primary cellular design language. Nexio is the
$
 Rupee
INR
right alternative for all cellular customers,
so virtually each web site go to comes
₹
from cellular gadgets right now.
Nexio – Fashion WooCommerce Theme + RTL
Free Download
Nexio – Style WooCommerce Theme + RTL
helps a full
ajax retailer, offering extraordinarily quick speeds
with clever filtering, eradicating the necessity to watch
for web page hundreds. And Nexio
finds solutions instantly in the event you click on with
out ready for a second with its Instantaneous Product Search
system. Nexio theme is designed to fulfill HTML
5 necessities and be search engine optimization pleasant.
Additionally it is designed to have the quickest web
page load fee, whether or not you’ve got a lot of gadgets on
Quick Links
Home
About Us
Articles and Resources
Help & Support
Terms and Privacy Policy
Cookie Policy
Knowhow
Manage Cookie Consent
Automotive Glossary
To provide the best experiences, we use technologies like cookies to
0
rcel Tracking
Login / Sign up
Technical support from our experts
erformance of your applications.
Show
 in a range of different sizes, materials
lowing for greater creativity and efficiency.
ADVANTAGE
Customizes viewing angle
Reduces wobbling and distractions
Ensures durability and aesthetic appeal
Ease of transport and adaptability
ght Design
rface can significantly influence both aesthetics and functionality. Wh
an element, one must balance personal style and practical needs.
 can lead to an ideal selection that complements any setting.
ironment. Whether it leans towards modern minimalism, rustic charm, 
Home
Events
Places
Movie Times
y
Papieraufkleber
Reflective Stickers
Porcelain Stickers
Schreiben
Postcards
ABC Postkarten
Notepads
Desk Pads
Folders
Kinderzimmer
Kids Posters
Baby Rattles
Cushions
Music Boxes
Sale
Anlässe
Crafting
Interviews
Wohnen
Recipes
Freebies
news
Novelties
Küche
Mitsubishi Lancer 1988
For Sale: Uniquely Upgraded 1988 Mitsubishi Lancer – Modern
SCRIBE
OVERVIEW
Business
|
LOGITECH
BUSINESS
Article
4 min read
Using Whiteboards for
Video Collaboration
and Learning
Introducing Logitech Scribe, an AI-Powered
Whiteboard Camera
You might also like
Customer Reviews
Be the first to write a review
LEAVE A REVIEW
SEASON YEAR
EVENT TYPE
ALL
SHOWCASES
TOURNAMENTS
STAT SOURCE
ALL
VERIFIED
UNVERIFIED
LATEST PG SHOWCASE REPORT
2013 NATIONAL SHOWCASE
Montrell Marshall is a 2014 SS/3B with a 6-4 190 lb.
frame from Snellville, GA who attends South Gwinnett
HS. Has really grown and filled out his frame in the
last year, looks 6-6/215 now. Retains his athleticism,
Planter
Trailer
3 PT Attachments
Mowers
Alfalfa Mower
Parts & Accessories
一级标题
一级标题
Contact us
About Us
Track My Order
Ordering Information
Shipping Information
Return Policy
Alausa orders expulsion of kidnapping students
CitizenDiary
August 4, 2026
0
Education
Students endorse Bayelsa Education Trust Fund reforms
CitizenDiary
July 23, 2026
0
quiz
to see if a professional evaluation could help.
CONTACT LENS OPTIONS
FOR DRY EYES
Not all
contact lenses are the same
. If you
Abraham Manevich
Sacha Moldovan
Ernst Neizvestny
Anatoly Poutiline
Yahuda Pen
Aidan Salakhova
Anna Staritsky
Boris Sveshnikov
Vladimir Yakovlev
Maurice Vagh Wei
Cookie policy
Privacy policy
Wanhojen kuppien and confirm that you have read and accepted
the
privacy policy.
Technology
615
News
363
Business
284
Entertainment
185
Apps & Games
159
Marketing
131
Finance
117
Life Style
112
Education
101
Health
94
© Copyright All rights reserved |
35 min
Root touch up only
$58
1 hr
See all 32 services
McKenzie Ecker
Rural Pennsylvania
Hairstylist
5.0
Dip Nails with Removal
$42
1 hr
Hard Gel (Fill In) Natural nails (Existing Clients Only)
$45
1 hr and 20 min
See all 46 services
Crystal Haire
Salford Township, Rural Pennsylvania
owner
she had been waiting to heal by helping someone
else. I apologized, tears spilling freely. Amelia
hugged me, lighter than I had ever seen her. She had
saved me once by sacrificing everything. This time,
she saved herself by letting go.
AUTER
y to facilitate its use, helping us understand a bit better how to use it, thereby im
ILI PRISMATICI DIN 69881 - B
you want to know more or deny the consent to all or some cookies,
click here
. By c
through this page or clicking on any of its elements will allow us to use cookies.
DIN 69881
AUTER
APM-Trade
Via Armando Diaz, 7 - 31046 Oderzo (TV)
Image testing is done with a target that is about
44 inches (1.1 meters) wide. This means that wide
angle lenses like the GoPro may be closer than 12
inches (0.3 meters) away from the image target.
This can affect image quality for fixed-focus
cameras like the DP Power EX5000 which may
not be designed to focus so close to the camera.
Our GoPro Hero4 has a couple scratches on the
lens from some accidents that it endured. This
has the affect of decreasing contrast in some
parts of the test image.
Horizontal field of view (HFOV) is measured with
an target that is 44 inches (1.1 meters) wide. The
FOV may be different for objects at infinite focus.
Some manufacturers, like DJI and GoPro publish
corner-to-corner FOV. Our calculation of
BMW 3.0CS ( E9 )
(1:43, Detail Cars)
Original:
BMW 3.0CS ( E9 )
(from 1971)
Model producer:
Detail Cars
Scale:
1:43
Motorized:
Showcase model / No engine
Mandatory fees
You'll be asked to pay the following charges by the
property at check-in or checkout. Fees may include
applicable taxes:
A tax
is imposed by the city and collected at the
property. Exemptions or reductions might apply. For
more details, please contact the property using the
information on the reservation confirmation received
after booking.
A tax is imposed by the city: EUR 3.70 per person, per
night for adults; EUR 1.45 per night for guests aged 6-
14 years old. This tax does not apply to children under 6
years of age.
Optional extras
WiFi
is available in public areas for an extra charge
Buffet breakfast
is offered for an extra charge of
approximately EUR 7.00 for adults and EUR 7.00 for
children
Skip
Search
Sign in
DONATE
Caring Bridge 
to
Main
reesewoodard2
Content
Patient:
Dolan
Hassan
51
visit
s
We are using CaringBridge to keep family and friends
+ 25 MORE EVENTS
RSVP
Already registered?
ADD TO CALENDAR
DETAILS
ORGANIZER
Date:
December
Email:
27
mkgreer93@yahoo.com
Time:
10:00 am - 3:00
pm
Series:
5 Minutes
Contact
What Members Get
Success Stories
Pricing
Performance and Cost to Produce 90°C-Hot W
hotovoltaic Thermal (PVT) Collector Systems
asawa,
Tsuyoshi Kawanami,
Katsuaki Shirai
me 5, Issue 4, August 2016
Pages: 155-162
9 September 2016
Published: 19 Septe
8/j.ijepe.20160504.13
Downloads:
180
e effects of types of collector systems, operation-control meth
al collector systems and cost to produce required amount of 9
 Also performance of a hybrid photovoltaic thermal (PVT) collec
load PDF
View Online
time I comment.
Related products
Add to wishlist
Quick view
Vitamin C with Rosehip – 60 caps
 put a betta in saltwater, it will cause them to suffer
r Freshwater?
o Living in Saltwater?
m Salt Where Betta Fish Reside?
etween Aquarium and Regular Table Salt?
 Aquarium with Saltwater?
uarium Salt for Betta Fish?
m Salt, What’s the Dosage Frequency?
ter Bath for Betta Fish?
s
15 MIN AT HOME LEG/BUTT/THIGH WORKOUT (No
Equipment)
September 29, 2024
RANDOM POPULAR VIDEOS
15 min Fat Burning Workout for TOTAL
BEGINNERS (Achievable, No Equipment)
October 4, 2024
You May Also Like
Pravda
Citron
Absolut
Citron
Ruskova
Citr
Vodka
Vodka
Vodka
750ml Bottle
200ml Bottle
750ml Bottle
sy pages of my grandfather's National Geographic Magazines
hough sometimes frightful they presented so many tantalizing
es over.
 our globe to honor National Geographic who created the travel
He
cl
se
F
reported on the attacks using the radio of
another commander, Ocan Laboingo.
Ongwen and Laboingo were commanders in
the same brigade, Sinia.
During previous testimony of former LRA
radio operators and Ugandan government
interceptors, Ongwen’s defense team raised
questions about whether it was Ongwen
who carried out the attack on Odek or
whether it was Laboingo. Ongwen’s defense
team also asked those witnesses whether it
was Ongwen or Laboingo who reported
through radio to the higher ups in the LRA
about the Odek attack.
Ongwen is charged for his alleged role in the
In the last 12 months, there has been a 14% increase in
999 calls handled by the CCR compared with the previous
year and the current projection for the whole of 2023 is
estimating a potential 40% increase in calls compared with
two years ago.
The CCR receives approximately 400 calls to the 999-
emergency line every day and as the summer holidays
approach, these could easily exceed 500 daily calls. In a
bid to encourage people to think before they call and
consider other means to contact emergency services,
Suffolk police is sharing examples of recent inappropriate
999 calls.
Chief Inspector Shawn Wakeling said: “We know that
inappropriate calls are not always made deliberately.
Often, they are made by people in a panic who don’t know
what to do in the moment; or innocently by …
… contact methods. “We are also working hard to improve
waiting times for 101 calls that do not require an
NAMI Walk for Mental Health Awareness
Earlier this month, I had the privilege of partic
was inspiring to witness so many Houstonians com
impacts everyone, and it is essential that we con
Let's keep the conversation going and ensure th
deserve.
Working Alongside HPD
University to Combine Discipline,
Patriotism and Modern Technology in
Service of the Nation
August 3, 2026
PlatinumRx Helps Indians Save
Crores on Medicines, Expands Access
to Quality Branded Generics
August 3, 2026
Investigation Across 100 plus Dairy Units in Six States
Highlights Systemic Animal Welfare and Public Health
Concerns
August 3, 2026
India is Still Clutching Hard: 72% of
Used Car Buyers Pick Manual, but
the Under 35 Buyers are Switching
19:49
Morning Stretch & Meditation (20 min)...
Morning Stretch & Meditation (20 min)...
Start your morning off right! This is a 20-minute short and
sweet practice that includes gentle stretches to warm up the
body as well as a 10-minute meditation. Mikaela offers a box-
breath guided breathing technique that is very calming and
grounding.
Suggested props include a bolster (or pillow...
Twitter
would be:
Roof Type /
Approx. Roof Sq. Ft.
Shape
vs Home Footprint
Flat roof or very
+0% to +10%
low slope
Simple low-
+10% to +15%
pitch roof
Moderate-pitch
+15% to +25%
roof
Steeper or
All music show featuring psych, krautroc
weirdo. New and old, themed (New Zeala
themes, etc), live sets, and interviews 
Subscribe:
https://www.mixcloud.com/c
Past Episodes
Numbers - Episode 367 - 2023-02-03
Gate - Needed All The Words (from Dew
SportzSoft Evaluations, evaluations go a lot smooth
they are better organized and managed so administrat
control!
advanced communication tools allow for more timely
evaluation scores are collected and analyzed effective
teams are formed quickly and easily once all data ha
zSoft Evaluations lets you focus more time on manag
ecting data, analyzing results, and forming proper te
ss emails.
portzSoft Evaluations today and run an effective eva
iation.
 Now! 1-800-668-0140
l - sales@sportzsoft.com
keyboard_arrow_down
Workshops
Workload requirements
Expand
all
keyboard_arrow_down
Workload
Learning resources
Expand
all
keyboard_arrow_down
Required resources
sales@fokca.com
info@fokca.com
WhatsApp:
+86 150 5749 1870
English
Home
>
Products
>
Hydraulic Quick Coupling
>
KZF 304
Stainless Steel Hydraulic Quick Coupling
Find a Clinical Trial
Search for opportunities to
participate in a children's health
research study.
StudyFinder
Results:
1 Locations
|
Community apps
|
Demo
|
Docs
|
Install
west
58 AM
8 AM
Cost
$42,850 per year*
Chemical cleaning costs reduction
□ □ □ □
** Task goal **
The required output is every line above that contains the string "lenses".

** Task response **
contact lenses are the same
angle lenses like the GoPro may be closer than 12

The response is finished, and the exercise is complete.